[[ AVAILABLE DATA open ]]

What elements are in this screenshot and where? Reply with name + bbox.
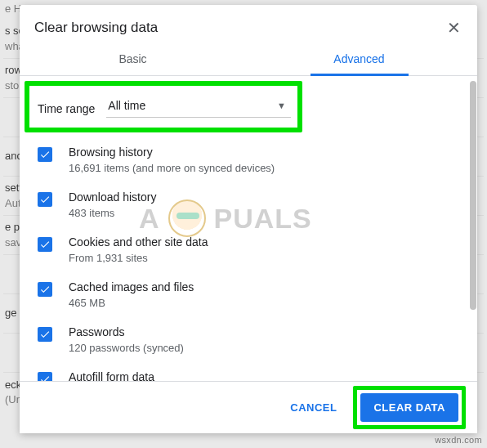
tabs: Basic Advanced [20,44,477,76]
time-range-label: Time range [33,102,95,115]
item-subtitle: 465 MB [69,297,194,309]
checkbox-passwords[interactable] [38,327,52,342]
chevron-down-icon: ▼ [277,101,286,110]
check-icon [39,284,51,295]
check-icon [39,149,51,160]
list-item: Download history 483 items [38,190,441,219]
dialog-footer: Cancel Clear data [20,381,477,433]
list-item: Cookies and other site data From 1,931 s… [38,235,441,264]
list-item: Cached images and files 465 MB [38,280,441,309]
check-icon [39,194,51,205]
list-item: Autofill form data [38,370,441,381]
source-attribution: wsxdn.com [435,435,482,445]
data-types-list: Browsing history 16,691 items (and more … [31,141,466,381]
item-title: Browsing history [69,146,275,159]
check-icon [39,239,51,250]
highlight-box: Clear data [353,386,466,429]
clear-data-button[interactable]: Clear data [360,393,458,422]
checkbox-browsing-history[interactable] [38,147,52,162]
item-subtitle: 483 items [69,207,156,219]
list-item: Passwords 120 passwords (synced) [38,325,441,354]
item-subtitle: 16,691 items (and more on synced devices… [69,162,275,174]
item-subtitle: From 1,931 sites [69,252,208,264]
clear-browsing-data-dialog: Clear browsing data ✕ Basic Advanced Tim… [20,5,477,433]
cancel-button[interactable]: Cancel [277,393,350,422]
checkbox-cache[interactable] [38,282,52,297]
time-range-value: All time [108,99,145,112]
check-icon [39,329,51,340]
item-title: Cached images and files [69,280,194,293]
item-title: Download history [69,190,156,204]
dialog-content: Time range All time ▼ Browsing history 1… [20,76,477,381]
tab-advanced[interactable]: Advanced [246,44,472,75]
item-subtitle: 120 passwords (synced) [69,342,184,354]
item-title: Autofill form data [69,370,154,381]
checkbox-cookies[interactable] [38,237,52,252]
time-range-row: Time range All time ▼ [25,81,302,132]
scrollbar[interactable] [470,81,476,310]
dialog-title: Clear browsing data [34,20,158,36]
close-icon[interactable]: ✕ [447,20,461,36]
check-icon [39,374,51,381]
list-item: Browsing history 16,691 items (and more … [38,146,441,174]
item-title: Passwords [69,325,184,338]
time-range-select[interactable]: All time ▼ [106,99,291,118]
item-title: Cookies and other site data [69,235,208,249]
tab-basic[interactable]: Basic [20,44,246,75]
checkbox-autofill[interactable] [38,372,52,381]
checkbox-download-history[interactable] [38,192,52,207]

[[ AVAILABLE DATA closed ]]
[[ AVAILABLE DATA open ]]

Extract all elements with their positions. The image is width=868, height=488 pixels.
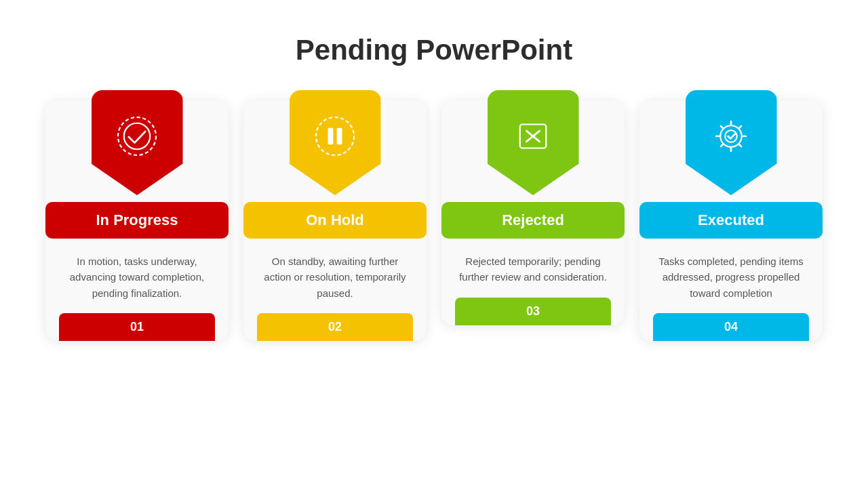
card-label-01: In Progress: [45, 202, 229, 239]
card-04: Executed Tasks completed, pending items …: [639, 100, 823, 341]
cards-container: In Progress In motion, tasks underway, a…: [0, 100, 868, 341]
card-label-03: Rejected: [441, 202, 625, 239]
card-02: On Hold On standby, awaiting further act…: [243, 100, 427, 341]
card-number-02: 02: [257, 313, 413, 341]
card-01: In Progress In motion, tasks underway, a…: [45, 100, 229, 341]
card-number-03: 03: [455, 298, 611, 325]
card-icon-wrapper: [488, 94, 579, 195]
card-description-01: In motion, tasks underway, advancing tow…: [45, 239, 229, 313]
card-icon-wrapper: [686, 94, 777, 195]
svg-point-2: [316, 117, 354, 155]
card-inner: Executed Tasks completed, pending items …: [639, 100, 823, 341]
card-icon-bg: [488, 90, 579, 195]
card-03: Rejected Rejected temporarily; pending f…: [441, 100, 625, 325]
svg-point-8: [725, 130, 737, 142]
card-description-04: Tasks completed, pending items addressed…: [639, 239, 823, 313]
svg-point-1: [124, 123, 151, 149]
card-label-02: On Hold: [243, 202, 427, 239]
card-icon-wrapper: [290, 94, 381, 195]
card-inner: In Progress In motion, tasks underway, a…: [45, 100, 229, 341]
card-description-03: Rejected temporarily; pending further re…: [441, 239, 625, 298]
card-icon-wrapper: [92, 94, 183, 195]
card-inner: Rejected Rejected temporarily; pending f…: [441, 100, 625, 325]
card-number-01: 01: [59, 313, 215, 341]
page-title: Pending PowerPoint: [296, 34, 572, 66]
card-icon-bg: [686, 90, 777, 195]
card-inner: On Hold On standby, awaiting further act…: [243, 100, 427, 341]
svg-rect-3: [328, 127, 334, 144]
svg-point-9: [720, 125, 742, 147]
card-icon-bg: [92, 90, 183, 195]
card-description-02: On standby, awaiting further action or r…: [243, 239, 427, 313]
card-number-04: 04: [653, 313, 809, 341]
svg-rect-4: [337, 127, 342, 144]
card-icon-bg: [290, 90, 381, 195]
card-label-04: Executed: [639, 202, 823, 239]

[[ AVAILABLE DATA closed ]]

> _THE TASK_
The task calls for all lines in the entries that hold "Rejected".

> _RESPONSE BELOW_
card-label-03: Rejected: [441, 202, 625, 239]
card-03: Rejected Rejected temporarily; pending f…: [441, 100, 625, 325]
card-description-03: Rejected temporarily; pending further re…: [441, 239, 625, 298]
card-inner: Rejected Rejected temporarily; pending f…: [441, 100, 625, 325]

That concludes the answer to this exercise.